The proposed changes mean more money for oil companies and less safeguards against spills

Politics News Donald Trump
Remember the BP Oil Spill? Trump Wants to Roll Back Regulations That Would Prevent Another

There’s something about graphic news coverage of environmental disasters that makes one feel particularly helpless and distraught—-for example, the BP Deepwater Horizon oil spill in 2010, which marked the worst oil spill in U.S. history, with over 200 million gallons emptied into the Gulf of Mexico over the course of 87 days. One million birds dead. $18.7 billion in civil penalties and damages.

Luckily, President Donald Drumpf is here to help by removing certain environmental and safety regulations set in place by the Obama administration, which his proposal refers to as “certain unnecessary regulatory burdens.” He had intended to do so via an executive order in April, and the Department of the Interior published the proposed rule changes on Friday.

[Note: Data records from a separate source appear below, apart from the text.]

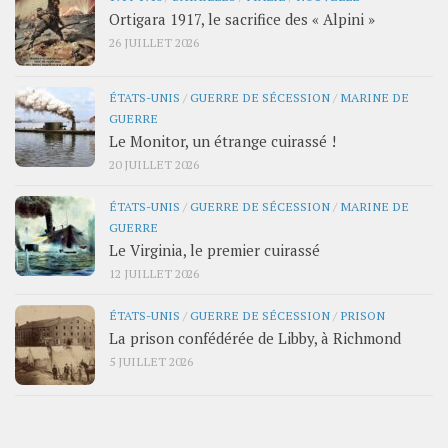
Ortigara 1917, le sacrifice des « Alpini »
26 JUILLET 2026
ÉTATS-UNIS
/
GUERRE DE SÉCESSION
/
MARINE DE
GUERRE
Le Monitor, un étrange cuirassé !
20 JUILLET 2026
ÉTATS-UNIS
/
GUERRE DE SÉCESSION
/
MARINE DE
GUERRE
Le Virginia, le premier cuirassé
12 JUILLET 2026
ÉTATS-UNIS
/
GUERRE DE SÉCESSION
/
PRISON
La prison confédérée de Libby, à Richmond
5 JUILLET 2026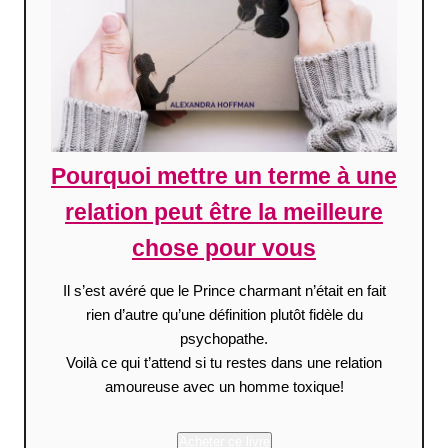
Pourquoi mettre un terme à une
relation peut être la meilleure
chose pour vous
Il s’est avéré que le Prince charmant n’était en fait
rien d’autre qu’une définition plutôt fidèle du
psychopathe.
Voilà ce qui t’attend si tu restes dans une relation
amoureuse avec un homme toxique!
Acheter ce livre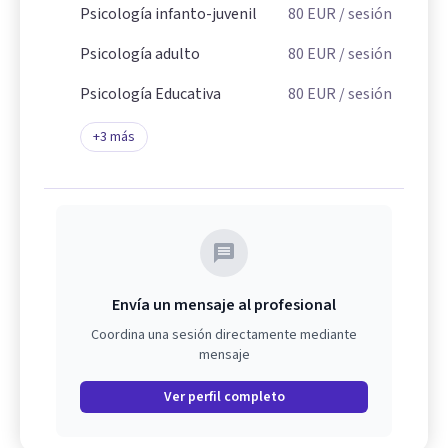
Psicología infanto-juvenil
80
EUR
/ sesión
Psicología adulto
80
EUR
/ sesión
Psicología Educativa
80
EUR
/ sesión
+
3
más
Envía un mensaje al profesional
Coordina una sesión directamente mediante
mensaje
Ver perfil completo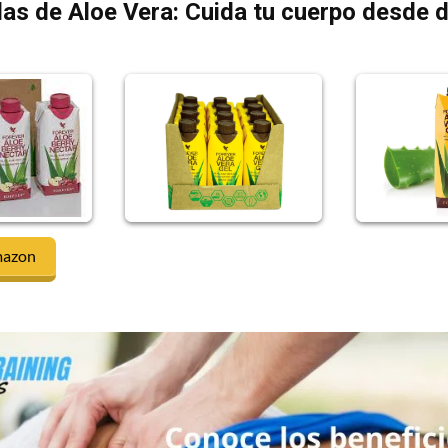
as de Aloe Vera: Cuida tu cuerpo desde 
mazon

As we write in our review of 2014 post oil-spill doc Vanishing Pearls, “A national investigation showed that the problems did not begin with the spill itself, but with the very presence of all of the oil rigs in the Gulf of Mexico. Similar to the events leading up to Hurricane Katrina, proper steps had not been taken to avoid or prepare for such a disaster.” The Obama administration’s regulations after the oil spill could not completely eliminate an oil rig presence, but instead focused on trying to ensure the safety of drilling equipment (which failed during the Deepwater Horizon spill), and did bar certain portions of the American coastline from drilling.

According to The Interior Department’s Bureau of Safety and Environmental Enforcement, which regulates offshore oil and gas drilling, the changes will save extraction companies some $288 million over the next decade. Among the proposed changes, BSEE would no longer require third-party inspection of safety equipment.